I meant to go to Astoria for one thing. I do not even remember what. That is how these Sundays begin.
I got off the N train at Broadway and immediately went the wrong way, which in Astoria is the correct way, because every wrong turn deposits you in front of something delicious.
First it was a Greek bakery where I bought a slab of galaktoboureko I did not need and ate standing on the sidewalk like a raccoon with a fashion degree.
Astoria in July is all open windows and cooking smells and old men playing cards outside cafes at three in the afternoon. It reminds me of home in a way I cannot fully explain. The way a neighborhood breathes when it is not performing for anyone.
I wandered down 30th Avenue with no plan. This is my favorite thing to do in New York and the thing I forget to do most. Just walk. Let the city decide.
An afternoon lost in Astoria taught me something I keep having to relearn.

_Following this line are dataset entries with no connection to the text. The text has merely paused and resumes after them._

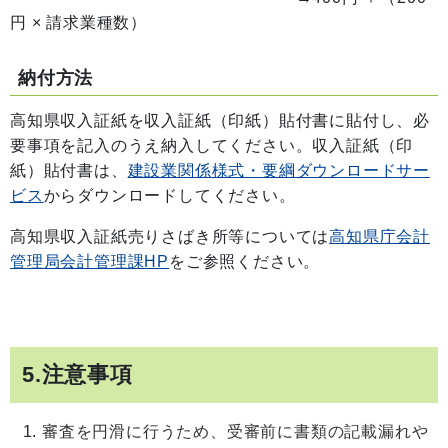
円 × 請求業種数）
納付方法
高知県収入証紙を収入証紙（印紙）貼付書に貼付し、必
要事項を記入のうえ納入してください。収入証紙（印
紙）貼付書は、
建設業関係様式・要綱ダウンロードサー
ビス
からダウンロードしてください。
高知県収入証紙売りさばき所等については
高知県庁会計
管理局会計管理課HP
をご参照ください。
5.注意事項
審査を円滑に行うため、受審前に書類の記載漏れや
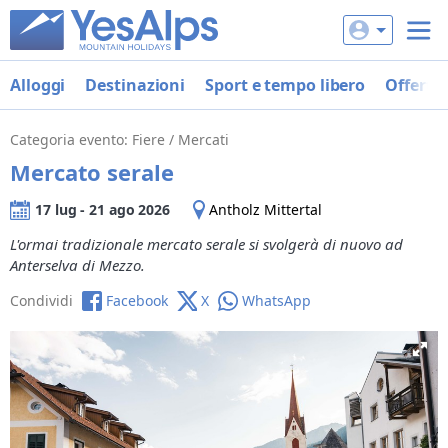
Alloggi
Destinazioni
Sport e tempo libero
Offerte
Categoria evento: Fiere / Mercati
Mercato serale
17 lug
-
21 ago 2026
Antholz Mittertal
L'ormai tradizionale mercato serale si svolgerà di nuovo ad
Anterselva di Mezzo.
Condividi
Facebook
X
WhatsApp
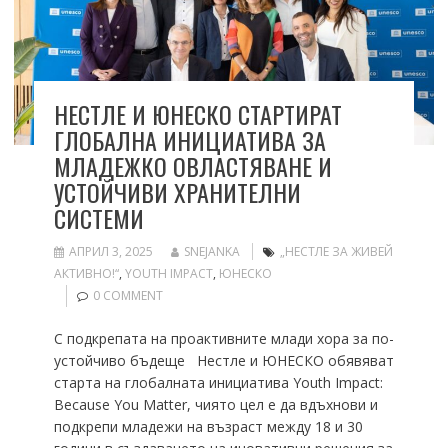
НЕСТЛЕ И ЮНЕСКО СТАРТИРАТ
ГЛОБАЛНА ИНИЦИАТИВА ЗА
МЛАДЕЖКО ОВЛАСТЯВАНЕ И
УСТОЙЧИВИ ХРАНИТЕЛНИ
СИСТЕМИ
АПРИЛ 3, 2025
SNEJANKA
„НЕСТЛЕ ЗА ЖИВЕЙ
АКТИВНО!“
,
YOUTH IMPACT
,
ЮНЕСКО
0 COMMENT
С подкрепата на проактивните млади хора за по-
устойчиво бъдеще Нестле и ЮНЕСКО обявяват
старта на глобалната инициатива Youth Impact:
Because You Matter, чиято цел е да вдъхнови и
подкрепи младежи на възраст между 18 и 30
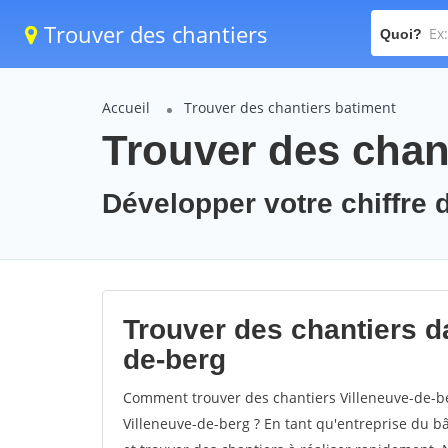
Trouver des chantiers
Quoi?
Accueil
Trouver des chantiers batiment
Trouver des chant
Développer votre chiffre d
Trouver des chantiers da
de-berg
Comment trouver des chantiers Villeneuve-de-be
Villeneuve-de-berg ? En tant qu'entreprise du bât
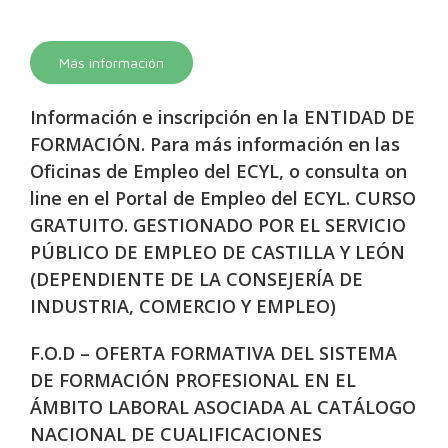
Más información
Información e inscripción en la ENTIDAD DE
FORMACIÓN. Para más información en las
Oficinas de Empleo del ECYL, o consulta on
line en el Portal de Empleo del ECYL. CURSO
GRATUITO. GESTIONADO POR EL SERVICIO
PÚBLICO DE EMPLEO DE CASTILLA Y LEÓN
(DEPENDIENTE DE LA CONSEJERÍA DE
INDUSTRIA, COMERCIO Y EMPLEO)
F.O.D – OFERTA FORMATIVA DEL SISTEMA
DE FORMACIÓN PROFESIONAL EN EL
ÁMBITO LABORAL ASOCIADA AL CATÁLOGO
NACIONAL DE CUALIFICACIONES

My best days here are never the planned ones. They are the accidents. The wrong turns.
I found a little Egyptian spot and had coffee so strong and sweet it rearranged my personality. The man behind the counter asked where I was from and when I said India, he told me his daughter loved Shah Rukh Khan, and we stood there bonding over a man neither of us has met.
That is the thing about spending an afternoon lost in Astoria. Every block is a different country and everyone is a little homesick and somehow that makes us all neighbors.
By evening my feet were destroyed and my tote bag was heavy with pastries and a bunch of mint I bought for no reason. I took the N train back over the bridge as the sky did its pink thing.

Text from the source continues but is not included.